DIRECTIONS FOR THIS TASK: Sift the listing for lines that hold the string "element" and pull them out.

Top of DATA FOR ANALYSIS

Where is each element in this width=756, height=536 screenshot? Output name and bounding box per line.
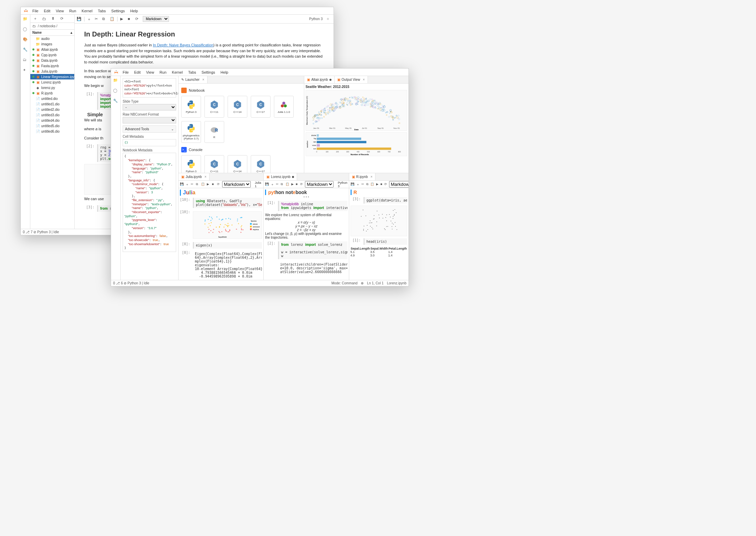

Bottom of DATA FOR ANALYSIS
Top of DATA FOR ANALYSIS

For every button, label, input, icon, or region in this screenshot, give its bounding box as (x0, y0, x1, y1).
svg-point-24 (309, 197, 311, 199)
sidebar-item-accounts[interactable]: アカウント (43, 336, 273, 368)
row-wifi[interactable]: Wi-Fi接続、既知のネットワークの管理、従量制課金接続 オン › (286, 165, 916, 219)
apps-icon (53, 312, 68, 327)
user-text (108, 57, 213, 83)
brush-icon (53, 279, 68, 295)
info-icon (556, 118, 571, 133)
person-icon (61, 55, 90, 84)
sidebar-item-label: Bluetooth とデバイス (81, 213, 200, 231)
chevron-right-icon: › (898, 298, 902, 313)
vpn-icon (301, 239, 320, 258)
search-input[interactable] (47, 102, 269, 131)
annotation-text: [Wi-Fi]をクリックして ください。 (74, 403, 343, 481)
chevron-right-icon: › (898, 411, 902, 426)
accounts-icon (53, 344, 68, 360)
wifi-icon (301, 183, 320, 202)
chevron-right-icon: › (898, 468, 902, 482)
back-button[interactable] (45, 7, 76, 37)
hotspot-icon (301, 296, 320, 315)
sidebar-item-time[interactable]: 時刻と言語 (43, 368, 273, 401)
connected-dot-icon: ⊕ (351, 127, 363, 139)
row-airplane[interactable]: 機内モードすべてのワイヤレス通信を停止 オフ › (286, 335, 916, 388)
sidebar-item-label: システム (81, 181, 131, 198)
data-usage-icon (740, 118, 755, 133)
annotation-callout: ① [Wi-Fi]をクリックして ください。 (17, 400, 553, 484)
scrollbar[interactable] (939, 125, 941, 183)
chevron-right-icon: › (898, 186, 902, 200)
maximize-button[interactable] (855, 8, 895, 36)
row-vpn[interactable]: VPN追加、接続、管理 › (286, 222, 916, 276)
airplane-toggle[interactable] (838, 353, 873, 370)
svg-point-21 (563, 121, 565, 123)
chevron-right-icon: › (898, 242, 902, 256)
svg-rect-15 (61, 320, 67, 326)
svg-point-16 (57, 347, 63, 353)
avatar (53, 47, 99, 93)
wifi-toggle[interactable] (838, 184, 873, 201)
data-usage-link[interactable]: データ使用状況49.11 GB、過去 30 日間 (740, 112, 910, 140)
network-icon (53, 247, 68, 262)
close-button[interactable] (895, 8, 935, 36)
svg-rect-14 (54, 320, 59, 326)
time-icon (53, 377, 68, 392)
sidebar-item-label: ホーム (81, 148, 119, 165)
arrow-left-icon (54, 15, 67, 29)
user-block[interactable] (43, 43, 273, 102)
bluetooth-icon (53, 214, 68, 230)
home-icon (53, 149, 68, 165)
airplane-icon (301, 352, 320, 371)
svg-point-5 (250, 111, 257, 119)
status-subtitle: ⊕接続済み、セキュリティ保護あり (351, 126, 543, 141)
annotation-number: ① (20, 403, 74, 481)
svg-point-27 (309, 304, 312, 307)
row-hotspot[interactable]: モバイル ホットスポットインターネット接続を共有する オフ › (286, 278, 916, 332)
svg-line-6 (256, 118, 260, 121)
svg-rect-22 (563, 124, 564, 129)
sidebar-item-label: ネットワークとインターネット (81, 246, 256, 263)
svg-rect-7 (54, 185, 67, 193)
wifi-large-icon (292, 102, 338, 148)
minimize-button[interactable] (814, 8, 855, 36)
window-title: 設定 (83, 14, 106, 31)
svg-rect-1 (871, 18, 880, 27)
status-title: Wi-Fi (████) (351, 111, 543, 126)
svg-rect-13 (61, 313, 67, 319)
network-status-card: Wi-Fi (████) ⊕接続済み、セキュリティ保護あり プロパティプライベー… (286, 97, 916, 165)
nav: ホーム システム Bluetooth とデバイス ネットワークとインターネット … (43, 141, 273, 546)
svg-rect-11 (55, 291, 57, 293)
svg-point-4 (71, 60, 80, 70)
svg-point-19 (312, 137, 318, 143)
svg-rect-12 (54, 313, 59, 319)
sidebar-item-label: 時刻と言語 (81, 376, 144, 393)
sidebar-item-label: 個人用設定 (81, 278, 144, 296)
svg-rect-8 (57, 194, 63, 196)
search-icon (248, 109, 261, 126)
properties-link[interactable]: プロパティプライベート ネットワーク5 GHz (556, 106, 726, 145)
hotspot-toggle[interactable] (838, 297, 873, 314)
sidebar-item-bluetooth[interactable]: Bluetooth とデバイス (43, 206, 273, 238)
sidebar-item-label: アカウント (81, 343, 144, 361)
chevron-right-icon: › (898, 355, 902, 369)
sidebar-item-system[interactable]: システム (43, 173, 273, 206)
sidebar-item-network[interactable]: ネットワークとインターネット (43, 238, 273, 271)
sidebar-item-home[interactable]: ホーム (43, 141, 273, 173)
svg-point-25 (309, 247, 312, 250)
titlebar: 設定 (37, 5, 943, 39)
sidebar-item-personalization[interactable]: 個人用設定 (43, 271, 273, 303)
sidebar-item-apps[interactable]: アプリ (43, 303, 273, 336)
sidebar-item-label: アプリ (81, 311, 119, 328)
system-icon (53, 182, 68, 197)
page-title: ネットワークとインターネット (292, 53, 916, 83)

Bottom of DATA FOR ANALYSIS
Top of DATA FOR ANALYSIS

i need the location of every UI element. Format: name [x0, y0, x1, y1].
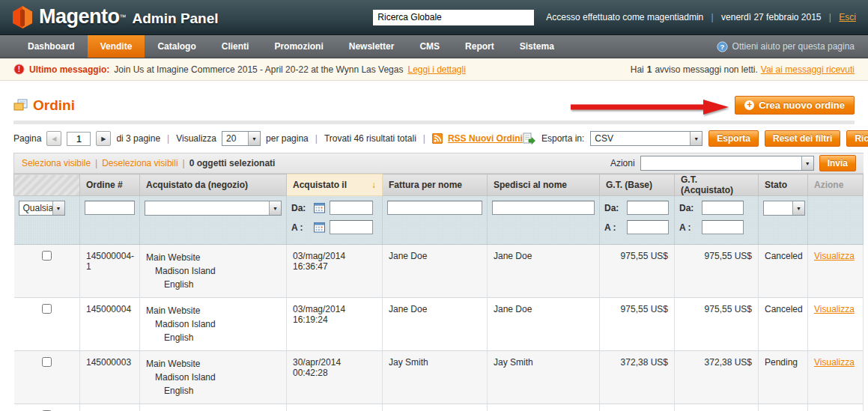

Bottom of DATA FOR ANALYSIS

SOLVED EXERCISE:
Where is each element in this width=756, height=536 screenshot? Output name and bounding box per line.
i need the location of every UI element. Format: name [x0, y0, x1, y1].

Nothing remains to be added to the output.